Ci sarebbero tante altre affermazioni date per assolute, ma perfettamente senza senso, da confutare, come “l’intersezione tra il socialismo e il liberalismo, quindi, deve essere l’essere umano”. Potrei chiedermi se l’autore veramente crede che i neoliberali non si siano occupati, a differenza sua, dei congiunti fuori regione e comune: è nato addirittura un movimento. Potrei argomentare sul modo in cui questi famigerati neoliberisti pensano di combattere le disuguaglianze tra garantiti e non garantiti, per esempio con una riforma del fisco.

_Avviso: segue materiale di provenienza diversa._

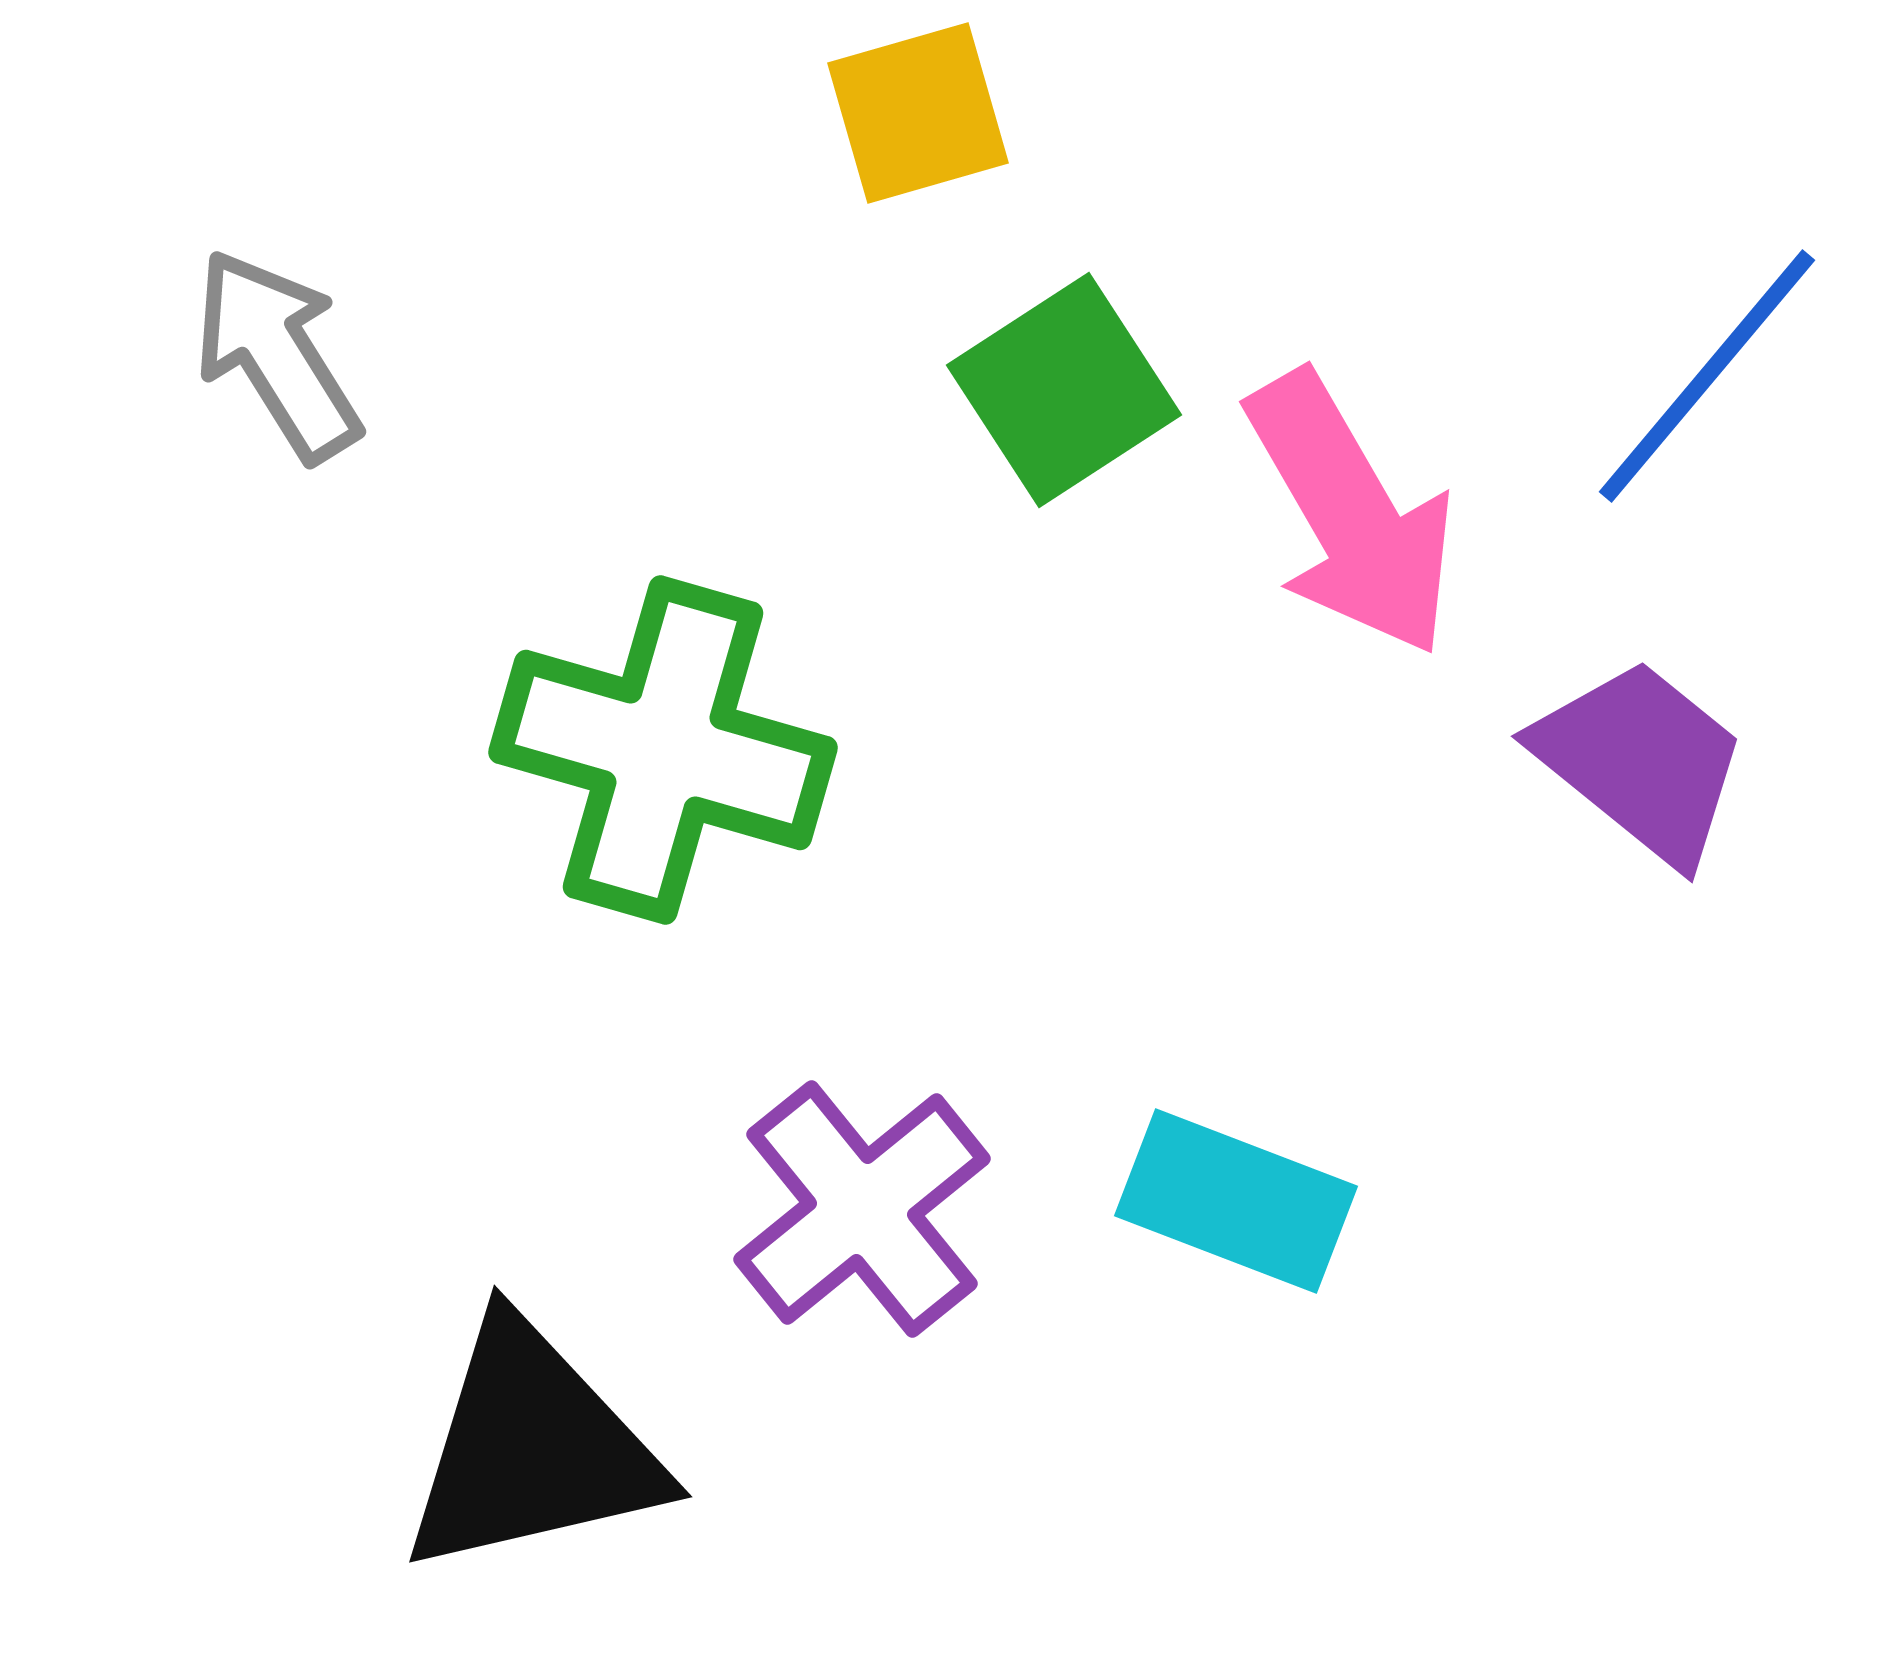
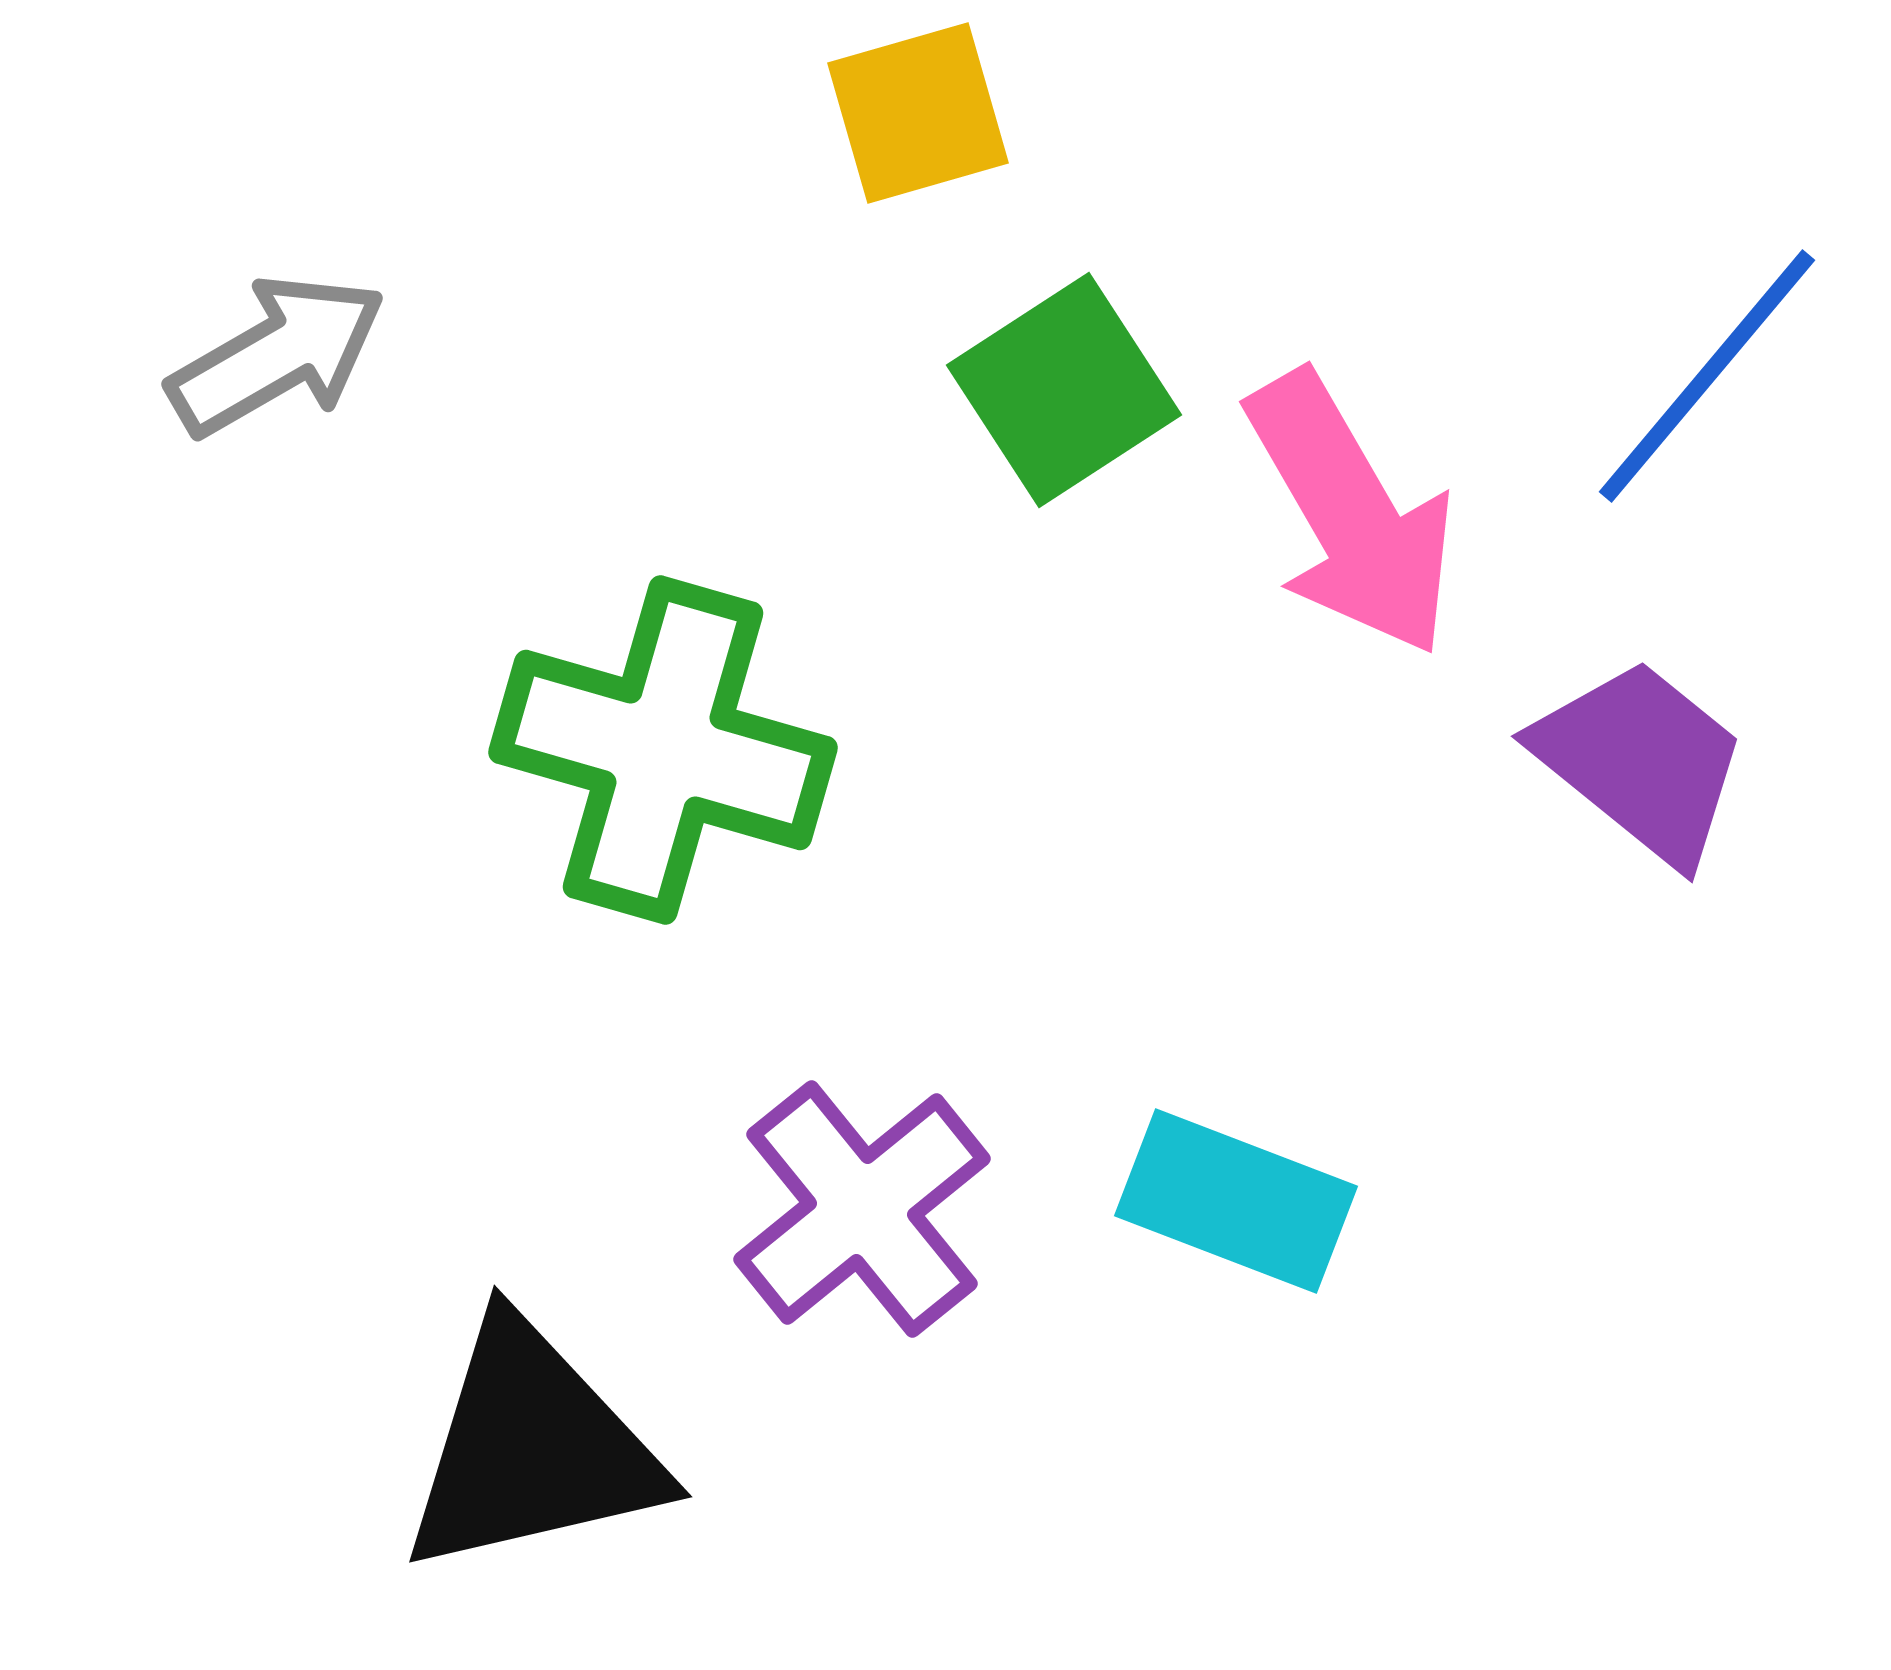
gray arrow: rotated 92 degrees clockwise
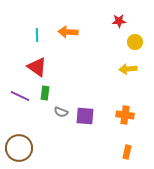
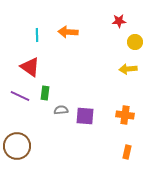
red triangle: moved 7 px left
gray semicircle: moved 2 px up; rotated 152 degrees clockwise
brown circle: moved 2 px left, 2 px up
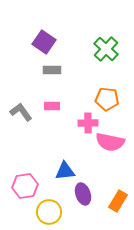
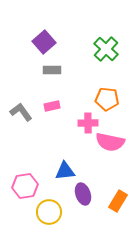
purple square: rotated 15 degrees clockwise
pink rectangle: rotated 14 degrees counterclockwise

La replica diventerebbe troppo lunga e la pazienza del lettore però verrebbe giustamente meno, chi è arrivato a questo punto merita un applauso per lo stoicismo. Quando ho avuto l’ardore di asserire duramente che l’articolo in questione fosse “una paccottiglia confusionaria di bias, definizioni non oggettive e fatti travisati”, prima di bloccarmi sui social l’autore rispose “indosso il vostro disprezzo con orgoglio”. Non so che fine farà l’orgoglio di costui, ma, dopo aver dimostrato che avevo ragione, mi interessa ribadire che dibattere è una delle attività più gratificanti e costruttive che esistano, soprattutto parlando di politica, ma bisogna farlo usando definizioni oggettive, fonti precise, fatti e dati verificabili. Buttare un ammasso di pensieri in ordine sparso è ben diverso da avere un’idea. Marasti ha scritto di auspicare un Paese in cui sia favorita “l’accettazione del diverso con cui sempre più spesso ci troviamo a combattere“. Sono fortemente d’accordo con lui, magari potrebbe dare il buon esempio. Potrebbe evitare di demonizzare gli avversari politici e iniziare a dibattere nel merito, in un ottica di conflitto costruttivo degna di Dahrendorf.